WORK REQUIRED>
Once more, print the records exactly as given.

========================

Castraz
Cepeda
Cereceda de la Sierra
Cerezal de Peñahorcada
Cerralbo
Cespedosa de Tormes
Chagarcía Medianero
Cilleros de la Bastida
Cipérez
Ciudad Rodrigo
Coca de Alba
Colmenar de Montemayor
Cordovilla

========================

ANSWER FOR THIS EXERCISE>
Castraz
Cepeda
Cereceda de la Sierra
Cerezal de Peñahorcada
Cerralbo
Cespedosa de Tormes
Chagarcía Medianero
Cilleros de la Bastida
Cipérez
Ciudad Rodrigo
Coca de Alba
Colmenar de Montemayor
Cordovilla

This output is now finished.